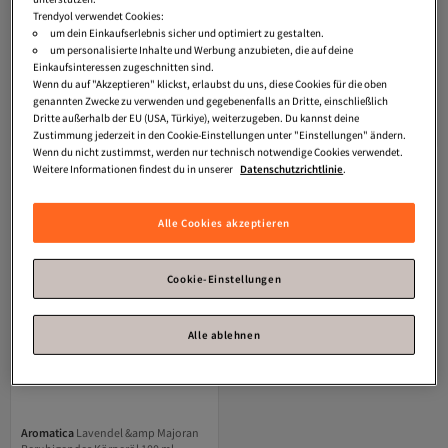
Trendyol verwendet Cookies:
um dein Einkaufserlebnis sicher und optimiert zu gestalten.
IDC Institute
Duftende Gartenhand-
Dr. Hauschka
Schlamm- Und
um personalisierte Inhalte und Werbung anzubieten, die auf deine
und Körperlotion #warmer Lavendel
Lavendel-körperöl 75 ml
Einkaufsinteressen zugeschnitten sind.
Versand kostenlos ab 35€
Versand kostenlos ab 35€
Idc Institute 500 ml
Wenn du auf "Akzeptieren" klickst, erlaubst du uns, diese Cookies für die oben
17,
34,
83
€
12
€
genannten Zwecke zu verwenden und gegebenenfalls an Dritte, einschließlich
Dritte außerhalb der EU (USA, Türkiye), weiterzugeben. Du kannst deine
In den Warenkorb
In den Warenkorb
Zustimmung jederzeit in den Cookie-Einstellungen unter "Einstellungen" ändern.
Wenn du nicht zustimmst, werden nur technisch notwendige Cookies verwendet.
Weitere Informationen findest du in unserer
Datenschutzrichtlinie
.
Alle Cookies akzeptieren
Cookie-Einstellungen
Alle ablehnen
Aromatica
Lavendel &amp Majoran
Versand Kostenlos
------
Please state how many lines of the material above include the word "Cookies"; the number is the whole answer.

4